Though the inflation print is elevated this year (July: 3.3%), amid higher oil and food prices, the NBS expects CPI will move within the set inflation target (+3% +/- 1.5pp) this year, though staying in the upper part of this target band. Concerning next year, the institution expects inflation will slow down the pace in H2 2022, as the inflation triggers from this year will expire in 2022, and the reading will move to the lower part of the CPI target as the year-end approaches. Further, the no rate decision is being supported by the fact that inflation expectations are low and stable (around the central value of the inflation target), which can also be said for the core inflation, where the expectation lies around 2%. For the first time, the NBS announced in its statement it will be ready to take action in the shortest possible time in between the meetings, in case of more pronounced inflationary pressures, i.e. by adequately adjusting dinar liquidity conditions and an appropriate targeting of the average repo rate. The NBS further emphasised it has the opportunity for an adequate and timely response to changes in the market, even without changing the benchmark interest rates, which to a certain extent supports our assumption of no rate changes for this year.
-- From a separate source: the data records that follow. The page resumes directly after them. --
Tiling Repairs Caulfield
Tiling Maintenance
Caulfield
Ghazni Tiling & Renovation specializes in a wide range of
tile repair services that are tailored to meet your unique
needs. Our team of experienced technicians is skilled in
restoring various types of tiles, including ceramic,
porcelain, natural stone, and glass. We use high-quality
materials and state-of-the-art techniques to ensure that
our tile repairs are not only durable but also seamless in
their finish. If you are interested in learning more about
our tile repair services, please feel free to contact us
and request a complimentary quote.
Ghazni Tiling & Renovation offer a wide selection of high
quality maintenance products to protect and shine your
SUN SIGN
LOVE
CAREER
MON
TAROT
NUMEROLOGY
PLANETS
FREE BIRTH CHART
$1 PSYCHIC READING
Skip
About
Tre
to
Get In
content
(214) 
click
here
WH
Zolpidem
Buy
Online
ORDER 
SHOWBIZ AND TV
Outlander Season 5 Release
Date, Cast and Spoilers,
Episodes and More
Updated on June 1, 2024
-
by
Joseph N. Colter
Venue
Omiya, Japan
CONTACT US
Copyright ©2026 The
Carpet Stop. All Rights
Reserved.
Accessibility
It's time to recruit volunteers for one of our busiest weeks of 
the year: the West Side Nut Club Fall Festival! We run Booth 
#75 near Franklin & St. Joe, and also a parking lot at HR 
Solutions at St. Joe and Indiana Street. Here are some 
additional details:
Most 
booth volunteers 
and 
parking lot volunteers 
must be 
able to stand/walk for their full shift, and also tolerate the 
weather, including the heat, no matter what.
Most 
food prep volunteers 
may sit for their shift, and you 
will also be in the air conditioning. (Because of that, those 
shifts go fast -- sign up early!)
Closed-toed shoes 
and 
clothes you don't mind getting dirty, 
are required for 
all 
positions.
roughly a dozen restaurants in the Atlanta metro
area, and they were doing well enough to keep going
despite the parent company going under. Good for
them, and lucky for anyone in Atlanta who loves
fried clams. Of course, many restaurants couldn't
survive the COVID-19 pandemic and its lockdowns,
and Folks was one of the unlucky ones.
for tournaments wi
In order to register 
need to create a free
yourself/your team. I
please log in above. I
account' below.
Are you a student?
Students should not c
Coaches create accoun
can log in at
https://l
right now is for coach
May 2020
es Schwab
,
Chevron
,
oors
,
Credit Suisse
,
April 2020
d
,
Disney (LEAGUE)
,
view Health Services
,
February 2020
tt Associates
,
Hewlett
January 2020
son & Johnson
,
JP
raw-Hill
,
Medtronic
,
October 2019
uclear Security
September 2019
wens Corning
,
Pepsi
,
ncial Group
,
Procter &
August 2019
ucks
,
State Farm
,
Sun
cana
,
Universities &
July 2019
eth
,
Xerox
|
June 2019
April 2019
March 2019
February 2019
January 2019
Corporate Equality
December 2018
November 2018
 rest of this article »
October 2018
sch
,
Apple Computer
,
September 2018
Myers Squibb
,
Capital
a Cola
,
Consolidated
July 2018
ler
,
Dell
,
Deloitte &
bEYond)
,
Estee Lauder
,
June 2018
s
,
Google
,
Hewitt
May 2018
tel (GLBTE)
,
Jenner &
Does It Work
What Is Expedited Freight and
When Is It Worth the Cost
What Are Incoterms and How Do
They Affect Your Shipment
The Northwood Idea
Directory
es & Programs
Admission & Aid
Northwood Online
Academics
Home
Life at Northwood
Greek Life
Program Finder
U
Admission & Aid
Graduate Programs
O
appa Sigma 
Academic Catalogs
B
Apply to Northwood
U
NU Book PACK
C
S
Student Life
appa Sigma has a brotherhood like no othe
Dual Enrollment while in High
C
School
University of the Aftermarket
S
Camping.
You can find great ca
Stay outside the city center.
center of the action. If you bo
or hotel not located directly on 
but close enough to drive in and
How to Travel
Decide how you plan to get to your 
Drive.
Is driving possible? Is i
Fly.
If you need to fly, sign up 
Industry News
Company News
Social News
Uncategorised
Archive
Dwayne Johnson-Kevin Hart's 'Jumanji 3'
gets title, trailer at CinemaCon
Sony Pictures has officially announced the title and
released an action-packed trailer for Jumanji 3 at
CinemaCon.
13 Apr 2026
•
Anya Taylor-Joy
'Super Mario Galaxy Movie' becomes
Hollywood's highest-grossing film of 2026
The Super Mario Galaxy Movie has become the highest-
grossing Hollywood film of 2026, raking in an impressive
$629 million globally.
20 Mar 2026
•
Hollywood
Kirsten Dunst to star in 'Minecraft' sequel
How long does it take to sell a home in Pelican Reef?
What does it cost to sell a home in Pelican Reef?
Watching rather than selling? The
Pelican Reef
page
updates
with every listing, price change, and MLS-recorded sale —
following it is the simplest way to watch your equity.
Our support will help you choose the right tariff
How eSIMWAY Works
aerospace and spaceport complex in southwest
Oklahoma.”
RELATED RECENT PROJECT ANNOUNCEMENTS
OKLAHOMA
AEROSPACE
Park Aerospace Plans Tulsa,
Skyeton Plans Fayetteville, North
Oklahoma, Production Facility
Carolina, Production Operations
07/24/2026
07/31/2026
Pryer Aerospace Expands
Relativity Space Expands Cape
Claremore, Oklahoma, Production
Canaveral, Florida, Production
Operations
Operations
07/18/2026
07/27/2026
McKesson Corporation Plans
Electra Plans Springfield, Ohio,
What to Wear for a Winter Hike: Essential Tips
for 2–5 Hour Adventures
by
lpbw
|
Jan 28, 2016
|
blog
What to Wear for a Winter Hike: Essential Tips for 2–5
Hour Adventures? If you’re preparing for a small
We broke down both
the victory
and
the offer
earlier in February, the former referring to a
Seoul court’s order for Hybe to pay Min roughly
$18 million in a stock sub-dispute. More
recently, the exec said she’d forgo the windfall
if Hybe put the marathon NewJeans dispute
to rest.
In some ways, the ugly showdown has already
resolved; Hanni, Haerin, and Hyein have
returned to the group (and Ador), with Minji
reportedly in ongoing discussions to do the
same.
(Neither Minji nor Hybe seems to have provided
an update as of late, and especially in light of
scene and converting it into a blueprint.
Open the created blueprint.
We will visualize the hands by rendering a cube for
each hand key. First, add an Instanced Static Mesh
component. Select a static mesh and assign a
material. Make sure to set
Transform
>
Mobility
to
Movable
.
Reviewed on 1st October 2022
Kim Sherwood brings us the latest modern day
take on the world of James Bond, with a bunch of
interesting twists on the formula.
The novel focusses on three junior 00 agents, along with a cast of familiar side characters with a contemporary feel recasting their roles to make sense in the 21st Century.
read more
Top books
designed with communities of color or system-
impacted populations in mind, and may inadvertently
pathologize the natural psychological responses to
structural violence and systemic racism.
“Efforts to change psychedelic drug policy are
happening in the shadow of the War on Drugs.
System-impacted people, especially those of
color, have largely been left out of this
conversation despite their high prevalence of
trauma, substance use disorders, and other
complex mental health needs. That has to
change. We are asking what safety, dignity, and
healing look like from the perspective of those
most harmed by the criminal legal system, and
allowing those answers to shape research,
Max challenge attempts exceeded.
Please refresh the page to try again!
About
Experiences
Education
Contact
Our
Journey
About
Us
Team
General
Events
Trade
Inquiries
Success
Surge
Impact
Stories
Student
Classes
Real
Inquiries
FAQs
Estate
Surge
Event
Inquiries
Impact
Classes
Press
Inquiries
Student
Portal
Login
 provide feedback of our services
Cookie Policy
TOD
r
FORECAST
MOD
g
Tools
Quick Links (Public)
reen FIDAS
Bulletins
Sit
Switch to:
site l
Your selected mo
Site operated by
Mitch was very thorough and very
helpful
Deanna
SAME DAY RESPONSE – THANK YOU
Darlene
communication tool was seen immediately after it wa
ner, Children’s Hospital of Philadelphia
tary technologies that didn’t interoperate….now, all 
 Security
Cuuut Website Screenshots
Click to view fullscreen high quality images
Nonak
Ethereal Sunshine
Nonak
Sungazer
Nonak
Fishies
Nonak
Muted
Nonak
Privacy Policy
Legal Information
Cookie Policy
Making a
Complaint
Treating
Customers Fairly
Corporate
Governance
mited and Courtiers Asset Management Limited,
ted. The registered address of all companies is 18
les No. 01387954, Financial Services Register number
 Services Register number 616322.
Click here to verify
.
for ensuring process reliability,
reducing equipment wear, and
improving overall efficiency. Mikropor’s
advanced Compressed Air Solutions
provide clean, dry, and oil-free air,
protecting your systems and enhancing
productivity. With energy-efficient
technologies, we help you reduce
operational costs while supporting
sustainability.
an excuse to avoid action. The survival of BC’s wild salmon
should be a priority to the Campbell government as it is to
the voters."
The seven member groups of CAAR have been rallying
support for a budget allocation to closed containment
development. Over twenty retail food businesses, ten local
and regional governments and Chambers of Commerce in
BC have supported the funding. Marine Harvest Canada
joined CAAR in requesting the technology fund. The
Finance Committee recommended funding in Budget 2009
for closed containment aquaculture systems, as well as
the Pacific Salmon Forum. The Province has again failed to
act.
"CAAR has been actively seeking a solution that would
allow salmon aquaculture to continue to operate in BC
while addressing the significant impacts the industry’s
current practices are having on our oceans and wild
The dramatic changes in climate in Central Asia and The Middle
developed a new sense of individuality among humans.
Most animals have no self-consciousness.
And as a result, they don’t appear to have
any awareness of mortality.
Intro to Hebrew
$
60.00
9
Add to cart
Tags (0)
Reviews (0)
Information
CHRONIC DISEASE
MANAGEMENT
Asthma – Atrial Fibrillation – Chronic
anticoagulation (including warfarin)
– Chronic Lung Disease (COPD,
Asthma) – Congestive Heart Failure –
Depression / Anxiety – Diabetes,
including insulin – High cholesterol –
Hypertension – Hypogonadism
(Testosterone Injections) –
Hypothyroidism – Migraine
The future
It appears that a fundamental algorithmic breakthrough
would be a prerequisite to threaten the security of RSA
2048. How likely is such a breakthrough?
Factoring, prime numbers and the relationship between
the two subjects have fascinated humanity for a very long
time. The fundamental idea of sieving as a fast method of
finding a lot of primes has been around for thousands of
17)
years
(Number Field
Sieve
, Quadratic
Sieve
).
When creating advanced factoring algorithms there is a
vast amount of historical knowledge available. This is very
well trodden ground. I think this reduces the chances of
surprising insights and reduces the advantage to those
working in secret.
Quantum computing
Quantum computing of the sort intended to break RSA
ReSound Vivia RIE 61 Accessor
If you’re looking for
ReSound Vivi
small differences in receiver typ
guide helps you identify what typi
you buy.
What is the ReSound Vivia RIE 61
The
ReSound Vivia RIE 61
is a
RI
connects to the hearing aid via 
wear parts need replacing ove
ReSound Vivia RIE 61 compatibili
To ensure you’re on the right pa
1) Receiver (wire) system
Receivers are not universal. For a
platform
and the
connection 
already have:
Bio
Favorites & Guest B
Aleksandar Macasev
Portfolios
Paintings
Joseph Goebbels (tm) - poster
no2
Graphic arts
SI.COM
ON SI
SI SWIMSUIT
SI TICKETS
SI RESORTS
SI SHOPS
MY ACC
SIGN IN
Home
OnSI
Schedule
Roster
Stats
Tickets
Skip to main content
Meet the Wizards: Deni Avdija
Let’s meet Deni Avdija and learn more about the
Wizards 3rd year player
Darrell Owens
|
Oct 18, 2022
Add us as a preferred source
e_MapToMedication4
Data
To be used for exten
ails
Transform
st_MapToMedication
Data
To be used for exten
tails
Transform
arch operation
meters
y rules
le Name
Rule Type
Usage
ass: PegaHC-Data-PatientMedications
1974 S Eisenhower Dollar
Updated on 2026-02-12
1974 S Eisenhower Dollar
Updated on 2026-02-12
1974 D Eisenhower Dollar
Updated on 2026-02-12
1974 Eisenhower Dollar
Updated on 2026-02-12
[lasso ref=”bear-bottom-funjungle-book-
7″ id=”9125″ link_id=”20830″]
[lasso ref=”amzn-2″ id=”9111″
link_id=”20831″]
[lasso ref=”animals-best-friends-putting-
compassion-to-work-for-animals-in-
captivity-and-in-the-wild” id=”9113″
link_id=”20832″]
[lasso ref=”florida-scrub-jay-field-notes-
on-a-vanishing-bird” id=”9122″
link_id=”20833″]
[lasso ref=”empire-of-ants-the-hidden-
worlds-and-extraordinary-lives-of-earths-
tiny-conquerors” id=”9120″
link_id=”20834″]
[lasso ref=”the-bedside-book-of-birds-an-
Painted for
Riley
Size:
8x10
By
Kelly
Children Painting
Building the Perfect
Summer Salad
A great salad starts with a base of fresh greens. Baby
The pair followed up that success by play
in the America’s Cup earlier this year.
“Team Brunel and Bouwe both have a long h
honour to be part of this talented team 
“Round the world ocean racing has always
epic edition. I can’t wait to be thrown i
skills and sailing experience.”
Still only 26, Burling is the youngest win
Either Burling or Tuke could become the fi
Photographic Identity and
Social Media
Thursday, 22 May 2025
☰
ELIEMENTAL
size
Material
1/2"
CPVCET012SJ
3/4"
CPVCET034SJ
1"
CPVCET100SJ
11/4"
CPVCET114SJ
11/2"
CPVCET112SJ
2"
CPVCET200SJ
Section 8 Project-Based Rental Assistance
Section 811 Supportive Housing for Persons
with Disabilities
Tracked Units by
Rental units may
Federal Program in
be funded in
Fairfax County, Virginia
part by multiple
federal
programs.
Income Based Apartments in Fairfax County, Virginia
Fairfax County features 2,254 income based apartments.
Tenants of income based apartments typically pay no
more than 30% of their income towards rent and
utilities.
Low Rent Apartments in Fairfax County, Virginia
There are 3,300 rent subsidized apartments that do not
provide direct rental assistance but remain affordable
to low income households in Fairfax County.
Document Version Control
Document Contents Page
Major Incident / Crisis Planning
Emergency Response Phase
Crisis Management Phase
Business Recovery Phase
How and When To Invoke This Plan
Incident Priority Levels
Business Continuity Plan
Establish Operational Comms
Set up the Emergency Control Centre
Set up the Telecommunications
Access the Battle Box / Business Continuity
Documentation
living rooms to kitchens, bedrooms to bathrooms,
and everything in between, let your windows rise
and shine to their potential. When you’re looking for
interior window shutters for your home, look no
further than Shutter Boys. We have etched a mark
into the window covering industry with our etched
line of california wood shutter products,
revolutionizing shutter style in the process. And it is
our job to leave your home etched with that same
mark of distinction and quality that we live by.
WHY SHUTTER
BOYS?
The NBS assesses the global market sentiment positively, yet they monitor the impact of the delta variant spreading in key economies closely. The ECB is obviously not prone to hiking the key rate any time soon, whereas the FED might be starting the bond purchase reduction sooner than later.

We view that the future course of the pandemic remains a downside risk to the economy from autumn onwards, however, the economy will be less exposed to the restrictions (compared with the relatively soft spring restrictions) given the already high level of immunisation and the healthcare system gaining more knowledge and the experience to tackle a new wave. Yet, this risk is bolstering our scenario that the NBS maintains the key rate flat this year, while using FX interventions, repo and FX swap auctions.